Presented side-by-side with traces of Philadelphia’s colonization history in the gallery, the exhibition is a reminder of the transformation of soil into profitable farmland. The aim of growing ever more productive crops to meet the needs and wants of humanity continues to shape agriculture today. But if humanity is dependent on crops, the artist speculates, how can humans nurture an insightful and empathetic relationship to the natural environment?
Cultured Lands is also an invitation for dialogue about the transformation of undeveloped land into concreted, industrial metropolises. It features the paper-based stop-motion animation Metropolis (2008), an abridged narrative history of the city of Charlotte, North Carolina, spanning the time period from 1755 to the present, and from a Native American trading path through farming and the discovery of gold to today’s modern city. Part American history lesson, part utopian avant-garde à la Fritz Lang, Metropolis builds a bridge from the urban development dreams of the past to today’s recognition of irreversible human-made influences in the era of the Anthropocene.

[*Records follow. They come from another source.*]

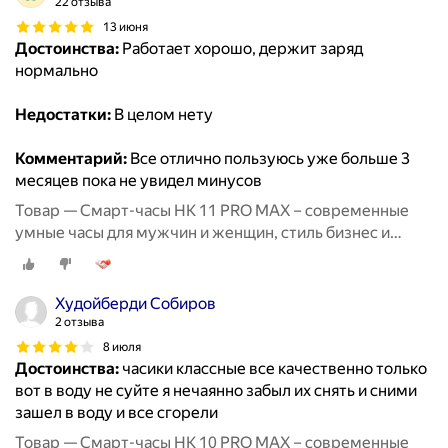
22 отзыва
13 июня
Достоинства:
Работает хорошо, держит заряд
нормально
Недостатки:
В целом нету
Комментарий:
Все отлично пользуюсь уже больше 3
месяцев пока не увидел минусов
Товар — Смарт-часы HK 11 PRO MAX – современные
умные часы для мужчин и женщин, стиль бизнес и
спорт
Худойберди Собиров
2 отзыва
8 июля
Достоинства:
часики классные все качественно только
вот в воду не суйте я нечаянно забыл их снять и сними
зашел в воду и все сгорели
Товар — Смарт-часы HK 10 PRO MAX – современные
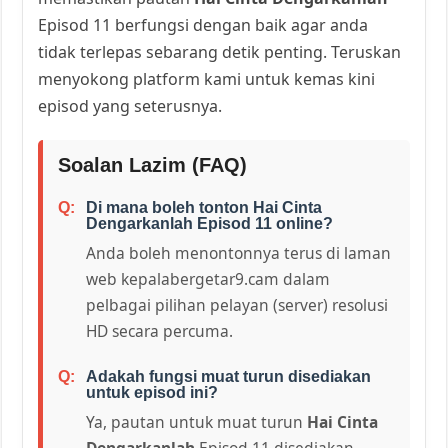
Episod 11 berfungsi dengan baik agar anda
tidak terlepas sebarang detik penting. Teruskan
menyokong platform kami untuk kemas kini
episod yang seterusnya.
Soalan Lazim (FAQ)
Di mana boleh tonton Hai Cinta
Dengarkanlah Episod 11 online?
Anda boleh menontonnya terus di laman
web kepalabergetar9.cam dalam
pelbagai pilihan pelayan (server) resolusi
HD secara percuma.
Adakah fungsi muat turun disediakan
untuk episod ini?
Ya, pautan untuk muat turun
Hai Cinta
Dengarkanlah
Episod 11 disediakan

Equally characters and props in our social drama plants and architecture are the lenses through which Carter unravels humanity’s responsibility as a global, Earth-changing force. Carter points to the uncertainties in our knowledge of the natural world and considers how our understanding and relationship to nature might evolve into the future.
The Schuylkill Center looks forward to seeing you in the art gallery. The exhibition is open from April 15 to June 5, 2021 with a virtual reception on Thursday, April 15, 2021 at 7pm. Please register for the opening here.
The Schuylkill Center’s Visitor Center is open, as is the art gallery, but please remember that masks and 6-feet social distancing are required. We also welcome your comments and thoughts in our digital guestbook at www.schuylkillcenter.org/art.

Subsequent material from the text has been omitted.